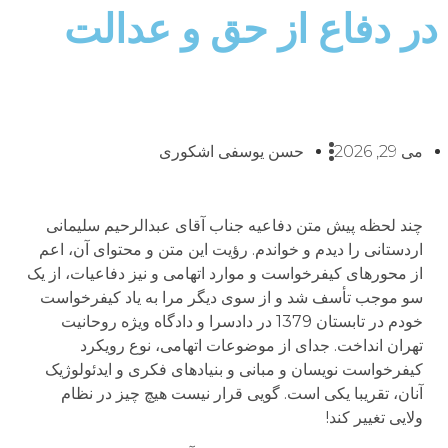
در دفاع از حق و عدالت
می 29, 2026
حسن یوسفی اشکوری
چند لحظه پیش متن دفاعیه جناب آقای عبدالرحیم سلیمانی
اردستانی را دیدم و خواندم. رؤیت این متن و محتوای آن، اعم
از محورهای کیفرخواست و موارد اتهامی و نیز دفاعیات، از یک
سو موجب تأسف شد و از سوی دیگر مرا به یاد کیفرخواست
خودم در تابستان 1379 در دادسرا و دادگاه ویژه روحانیت
تهران انداخت. جدای از موضوعات اتهامی، نوع رویکرد
کیفرخواست نویسان و مبانی و بنیادهای فکری و ایدئولوژیک
آنان، تقریبا یکی است. گویی قرار نیست هیچ چیز در نظام
ولایی تغییر کند!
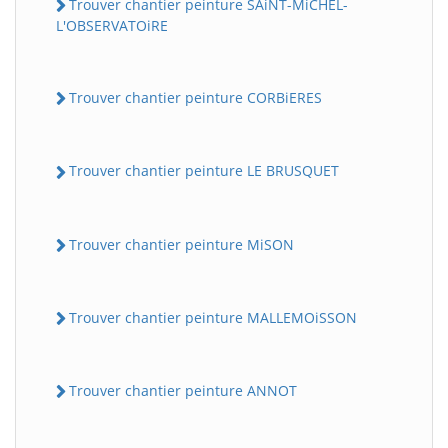
Trouver chantier peinture SAiNT-MiCHEL-
L'OBSERVATOiRE
Trouver chantier peinture CORBiERES
Trouver chantier peinture LE BRUSQUET
Trouver chantier peinture MiSON
Trouver chantier peinture MALLEMOiSSON
Trouver chantier peinture ANNOT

====================

* [Task description]:
How many lines in the listing above contain the string "peinture"? Answer with the number only.

* [Exercise response]:
6